O que vai Zelensky fazer é, porque o próprio o confirmou, recusar a ideia de Trump, exigir pelas armas a saída dos russos de todos os territórios da Ucrânia, embora para isso precise não apenas do apoio europeu, que é todo o possível mas longe de ser suficiente, e dos EUA, que é cada vez mais reduzido e pode ser totalmente eliminado se o encontro de Budapeste correr de feição a Putin...
A haver qualquer alteração, embora isso não seja provável, porque Zelensky telefonou aos líderes europeus logo após o segundo encontro cáustico com Trump na Casa Branca, na passada sexta-feira, 17, antes de falar com a imprensa, essa só poderá emergir da reunião da "coligação da vontade" da próxima sexta, 24, em Londres...
Para que tal possa acontecer, como alguns analistas já avançaram como possibilidade, é que, estando conscientes da vontade férrea dos europeus em impedir um acordo russo-americano sólido, Lavrov e Rubio decidam pela pressão sobre os europeus - o que só poderá ser feito por Washington - para não atrapalharem as decisões que saírem de Budapeste...

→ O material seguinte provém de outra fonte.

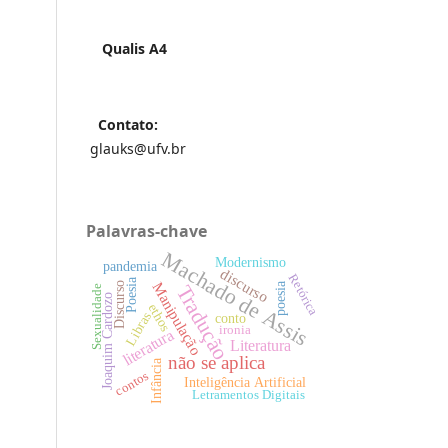
Qualis A4
Contato:
glauks@ufv.br
Palavras-chave
Machado de Assis
Modernismo
pandemia
discurso
Retórica
Poesia
Manipulação
poesia
Discurso
Tradução
Sexualidade
Joaquim Cardozo
ethos
Libras
conto
ironia
literatura
Literatura
não se aplica
Infância
contos
Inteligência Artificial
Letramentos Digitais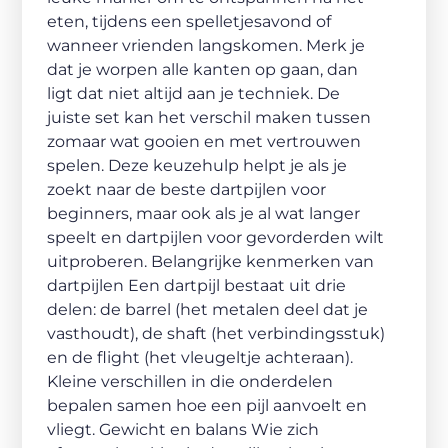
eten, tijdens een spelletjesavond of
wanneer vrienden langskomen. Merk je
dat je worpen alle kanten op gaan, dan
ligt dat niet altijd aan je techniek. De
juiste set kan het verschil maken tussen
zomaar wat gooien en met vertrouwen
spelen. Deze keuzehulp helpt je als je
zoekt naar de beste dartpijlen voor
beginners, maar ook als je al wat langer
speelt en dartpijlen voor gevorderden wilt
uitproberen. Belangrijke kenmerken van
dartpijlen Een dartpijl bestaat uit drie
delen: de barrel (het metalen deel dat je
vasthoudt), de shaft (het verbindingsstuk)
en de flight (het vleugeltje achteraan).
Kleine verschillen in die onderdelen
bepalen samen hoe een pijl aanvoelt en
vliegt. Gewicht en balans Wie zich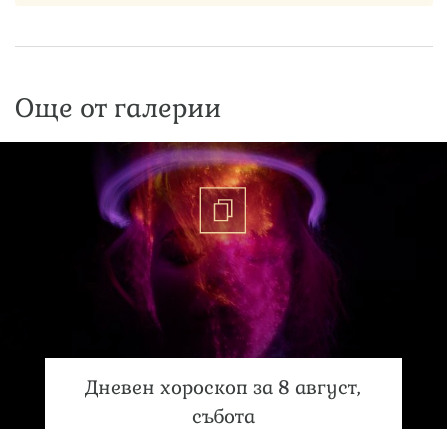
Още от галерии
Дневен хороскоп за 8 август,
събота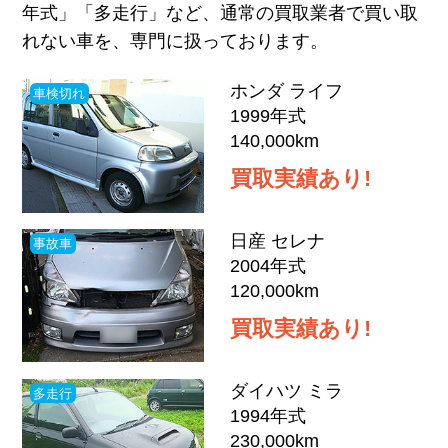
年式」「多走行」など、通常の買取業者で買い取
れない車を、専門に扱っております。
ホンダ ライフ
車検切れ
1999
年式
140,000
km
買取実績あり!
日産 セレナ
事故車
2004
年式
120,000
km
買取実績あり!
ダイハツ ミラ
多走行
1994
年式
230,000
km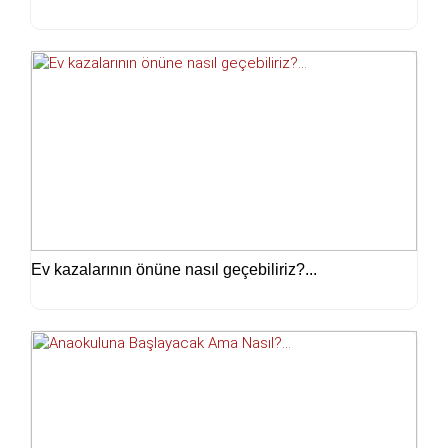
Ev kazalarının önüne nasıl geçebiliriz?...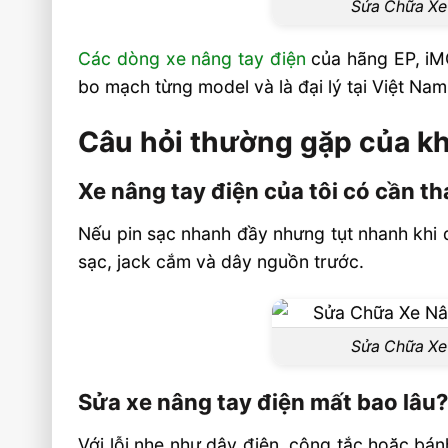
Sửa Chữa Xe
Các dòng xe nâng tay điện
của hãng EP, iMO
bo mạch từng model và là đại lý tại Việt Na
Câu hỏi thường gặp của kh
Xe nâng tay điện của tôi có cần th
Nếu pin sạc nhanh đầy nhưng tụt nhanh khi 
sạc, jack cắm và dây nguồn trước.
Sửa Chữa Xe
Sửa xe nâng tay điện mất bao lâu
Với lỗi nhẹ như dây điện, công tắc hoặc bánh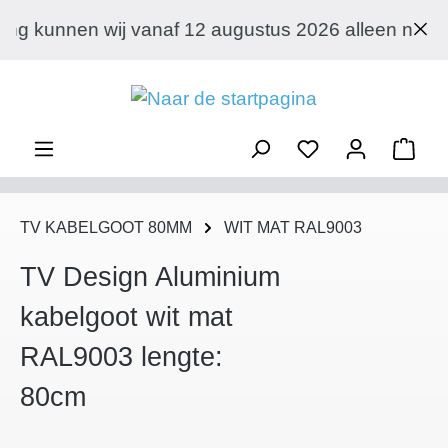
Ga naar de hoofdinhoud
naf 12 augustus 2026 alleen nog aan particuliere k
Wink
TV KABELGOOT 80MM
WIT MAT RAL9003
TV Design Aluminium
kabelgoot wit mat
RAL9003 lengte:
80cm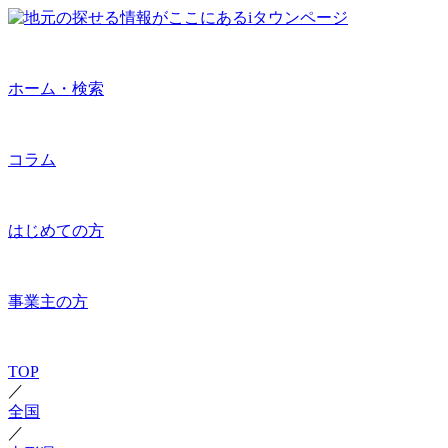
ホーム・検索
コラム
はじめての方
事業主の方
TOP
／
全国
／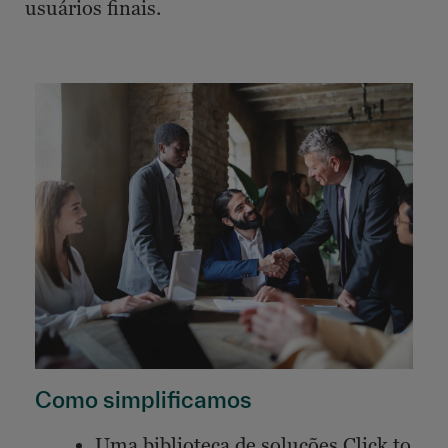
usuários finais.
Como simplificamos
Uma biblioteca de soluções Click to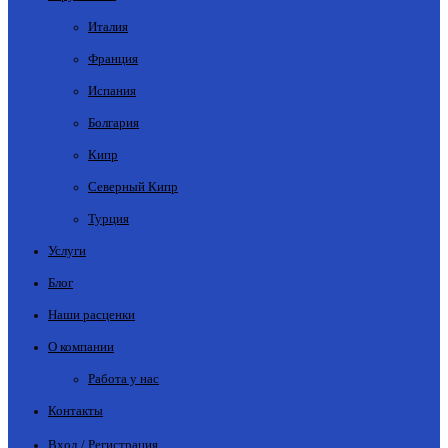
Италия
Франция
Испания
Болгария
Кипр
Северный Кипр
Турция
Услуги
Блог
Наши расценки
О компании
Работа у нас
Контакты
Вход / Регистрация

O que se sabe para já é que a retórica de Zelensky sobre este regresso da "vontade" a Londres volta a centrar-se na questão das garantias de segurança para a Ucrânia após o fim da guerra, sendo que tanto Zelensky como os seus aliados em Londres, Paris e Berlin o que querem é colocar uma força militar da NATO, sem a chancela da organização, na Ucrânia para evitar novos ataques russos.

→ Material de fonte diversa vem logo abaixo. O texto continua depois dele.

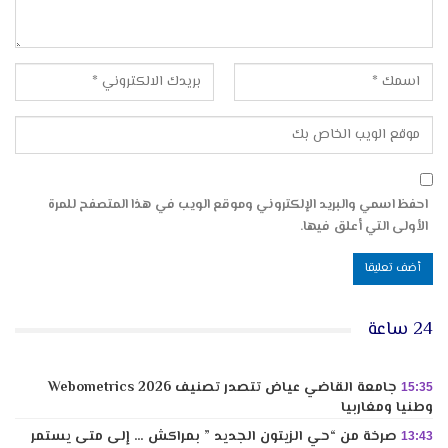
احفظ اسمي والبريد الإلكتروني وموقع الويب في هذا المتصفح للمرة
الأولى التي أعلق فيها.
24 ساعة
جامعة القاضي عياض تتصدر تصنيف Webometrics 2026
15:35
وطنيا ومغاربيا
صرخة من “حي الزيتون الجديد ” بمراكش … إلى متى يستمر
13:43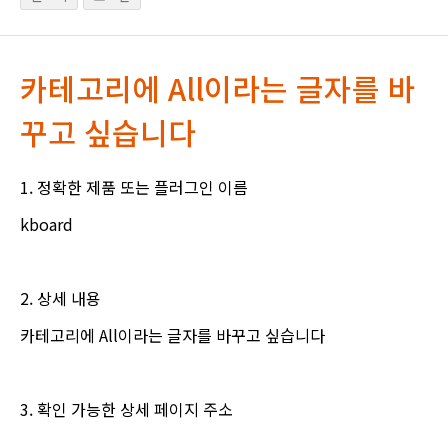
카테고리에 All이라는 글자를 바
꾸고 싶습니다
1. 정확한 제품 또는 플러그인 이름
kboard
2. 상세 내용
카테고리에 All이라는 글자를 바꾸고 싶습니다
3. 확인 가능한 상세 페이지 주소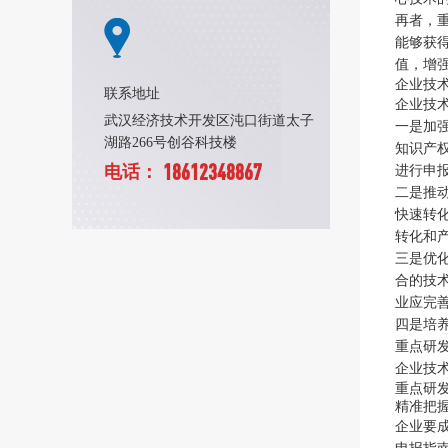
再者，
能够获
值，增
企业技
联系地址
企业技
武汉经济技术开发区沌口街道太子
一是加
湖路266号创谷科技楼
知识产
18612348867
电话：
进行申
二是推
快速转
转化和
三是优
合的技
业应完
四是培
重点研
企业技
重点研
精准把
企业要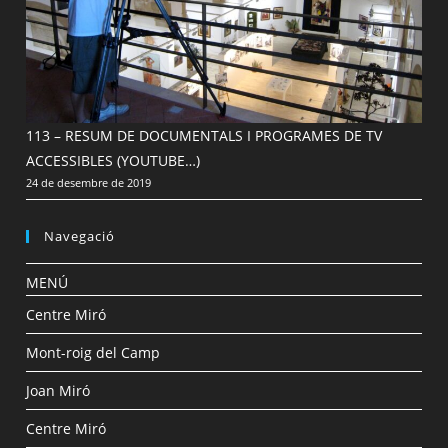
113 – RESUM DE DOCUMENTALS I PROGRAMES DE TV
ACCESSIBLES (YOUTUBE…)
24 de desembre de 2019
Navegació
MENÚ
Centre Miró
Mont-roig del Camp
Joan Miró
Centre Miró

O que é muito do que Moscovo já definiu como linha vermelha, tal como, em síntese, a questão da neutralidade de Kiev fora da NATO, sem militares ocidentais no terreno, a aceitação internacional da soberania russa sobre as regiões anexadas na Ucrânia...
Nada menos que... tudo!
Além de já ter vindo reafirmar que Kiev não aceita menos que a expulsão dos russos dos seus territórios, nesta deslocação a Londres, e, depois, a Bruxelas, para a reunião do Conselho Europeu, Volodymyr Zelensky vai deixar claro que a Europa terá de aumentar o esforço para apoiar a máquina de guerra ucraniana, mesmo que os EUA esfriem o seu apoio.
E, com uma crise profunda às costas, especialmente na Alemanha, França e Reino Unido, muito devido ao corte da energia russa barata e abundante devido às sanções, os europeus têm cada vez menos flexibilidade financeira para dar a Kiev o que Kiev exige...

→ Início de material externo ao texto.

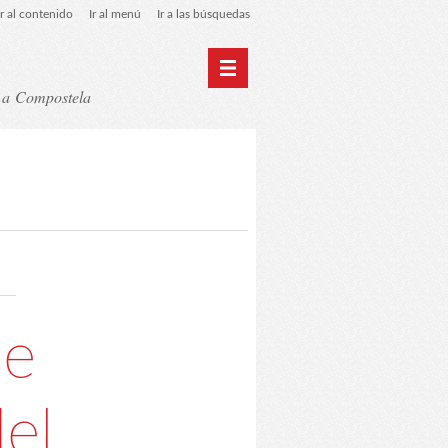
Ir al contenido
Ir al menú
Ir a las búsquedas
t a Compostela
y RGPD
C.A. Suanzes - Inicio
de
el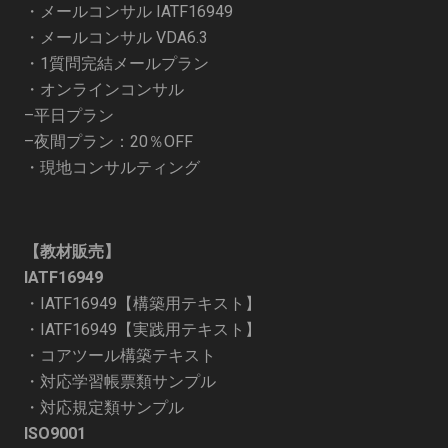
・
メールコンサル IATF16949
・
メールコンサル VDA6.3
・
1質問完結メールプラン
・オンラインコンサル
–
平日プラン
–
夜間プラン：20％OFF
・
現地コンサルティング
【教材販売】
IATF16949
・
IATF16949【構築用テキスト】
・
IATF16949【実践用テキスト】
・
コアツール構築テキスト
・
対応学習帳票類サンプル
・
対応規定類サンプル
ISO9001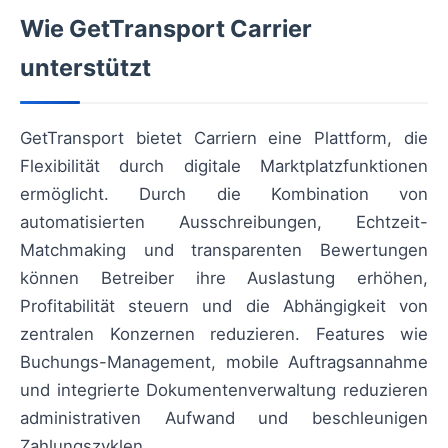
Wie GetTransport Carrier
unterstützt
GetTransport bietet Carriern eine Plattform, die
Flexibilität durch digitale Marktplatzfunktionen
ermöglicht. Durch die Kombination von
automatisierten Ausschreibungen, Echtzeit-
Matchmaking und transparenten Bewertungen
können Betreiber ihre Auslastung erhöhen,
Profitabilität steuern und die Abhängigkeit von
zentralen Konzernen reduzieren. Features wie
Buchungs-Management, mobile Auftragsannahme
und integrierte Dokumentenverwaltung reduzieren
administrativen Aufwand und beschleunigen
Zahlungszyklen.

Mas não está nada perdido, porque, neste momento, sem dinheiro próprio nos cofres, Bruxelas, como o disse sem rodeios a líder da Comissão Europeia, Ursula Leyen, está em processo acelerado de recorrer aos mais de 140 mil milhões de euros de fundos russos congelados no sistema financeiro europeu para os entregar a Zelensky...
Só que este processo está a ter constrangimentos pesados, porque se o dinheiro que a Rússia depositou nos bancos europeus antes da guerra acabar nas mãos do inimigo, a credibilidade e segurança do sistema financeiro europeu fica em escombros, porque os países que ali têm também as suas poupanças, ficam a saber que se desalinharem das opções de Bruxelas, podem ver o seu dinheiro voar...
Apesar de a chefe do Banco Central Europeu, Christine Lagarde, já ter vindo dizer que tal movimento tem de respeitar a lei e que só pode acontecer se todos os países com fundos russos alinharem pelo mesmo diapasão - uma impossibilidade absoluta, porque a China nunca o fará -, o que deverá acabar com tal pretensão para evitar o descrédito total dos bancos europeus, Zelensky a a sua "coligação da vontade" insistem que esse dinheiro deve ser desviado para Kiev seja qual for o mecanismo usado para lhe dar "conforto" político, porque legal será impossível...
Neste espaço temporal, que deve rondar as duas semanas, para o encontro de Budapeste, Zelensky e o trio europeu de falcões de guerra, Macron, Starmer e Merz, têm muito trabalho pela frente para fazer descarrilar o processo negocial entre americanos e russos.
E Sergei Lavrov e Marco Rubio outra carga de trabalhos para impedir que os europeus obstinados com uma derrota russa no campo de batalha, como Ursula Leyn, por exemplo, ainda não desdisse como objectivo principal, tenham sucesso na sua batalha contra a "pax" russo-americana no contexto do conflito ucraniano.